I reactivated my account on Last.fm because I have switched from MWP to MusicBee which is a really decent piece of software especially as it is free. Although I'll be honest in that I don't really understand scrobbling fully but I like the idea of getting recommendations to broaden my horizons so to speak. So is that all there is to it?


----------



## fliege (Nov 7, 2017)

I use it. Scrobbling just means you tell them what you listen to. Nothing more than that. I started 10 years ago but for the middle 5 years I used it less. I'm somewhat curious about how my tastes change over time so I keep it for that. Sometimes I find it surprising what spend most of my time listening too. It's also notable how much staying power a lot popular music has for me.


----------



## Rogerx (Apr 27, 2018)

I don't even know what Last.fm would be, USA thing?


----------



## DBLee (Jan 8, 2018)

I forgot all about them. I used to use them daily, and for some reason stopped. I just took a peek over there--I'm pretty sure the "Scrobbling" thing is something new about which I have no idea. At least that particular term is.



Rogerx said:


> I don't even know what Last.fm would be, USA thing?

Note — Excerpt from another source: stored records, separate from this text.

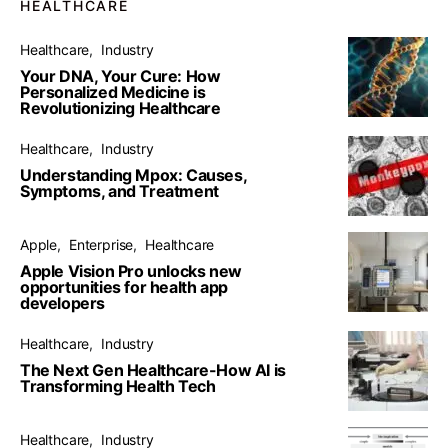
HEALTHCARE
Healthcare
Industry
Your DNA, Your Cure: How
Personalized Medicine is
Revolutionizing Healthcare
Healthcare
Industry
Understanding Mpox: Causes,
Symptoms, and Treatment
Apple
Enterprise
Healthcare
Apple Vision Pro unlocks new
opportunities for health app
developers
Healthcare
Industry
The Next Gen Healthcare-How AI is
Transforming Health Tech
Healthcare
Industry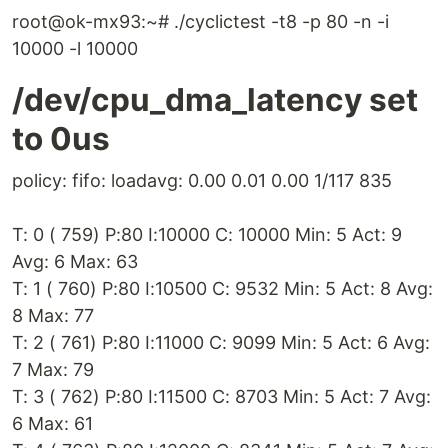
root@ok-mx93:~# ./cyclictest -t8 -p 80 -n -i
10000 -l 10000
/dev/cpu_dma_latency set
to 0us
policy: fifo: loadavg: 0.00 0.01 0.00 1/117 835
T: 0 ( 759) P:80 I:10000 C: 10000 Min: 5 Act: 9
Avg: 6 Max: 63
T: 1 ( 760) P:80 I:10500 C: 9532 Min: 5 Act: 8 Avg:
8 Max: 77
T: 2 ( 761) P:80 I:11000 C: 9099 Min: 5 Act: 6 Avg:
7 Max: 79
T: 3 ( 762) P:80 I:11500 C: 8703 Min: 5 Act: 7 Avg:
6 Max: 61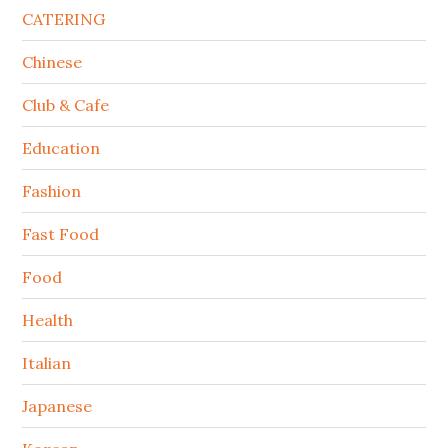
CATERING
Chinese
Club & Cafe
Education
Fashion
Fast Food
Food
Health
Italian
Japanese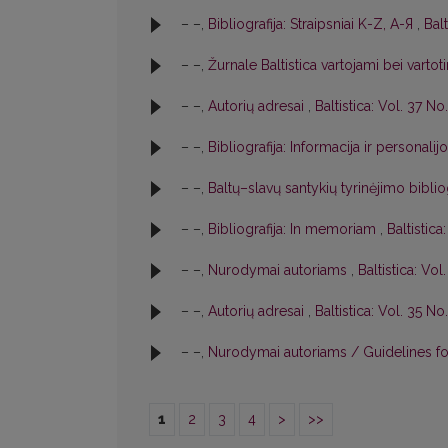
– –,
Bibliografija: Straipsniai K-Z, A-Я
,
Balt
– –,
Žurnale Baltistica vartojami bei varto
– –,
Autorių adresai
,
Baltistica: Vol. 37 No.
– –,
Bibliografija: Informacija ir personalij
– –,
Baltų–slavų santykių tyrinėjimo biblio
– –,
Bibliografija: In memoriam
,
Baltistica
– –,
Nurodymai autoriams
,
Baltistica: Vol
– –,
Autorių adresai
,
Baltistica: Vol. 35 No.
– –,
Nurodymai autoriams / Guidelines f
1
2
3
4
>
>>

They're based out of the U.K.


----------



## Room2201974 (Jan 23, 2018)

While I'm not a user per se, I've gotten a few cents in royalties from them. Nothing like Spotify or iTunes! It's a smaller user base.


----------



## Rogerx (Apr 27, 2018)

DBLee said:


> I forgot all about them. I used to use them daily, and for some reason stopped. I just took a peek over there--I'm pretty sure the "Scrobbling" thing is something new about which I have no idea. At least that particular term is.
> 
> They're based out of the U.K.


So am I ........


----------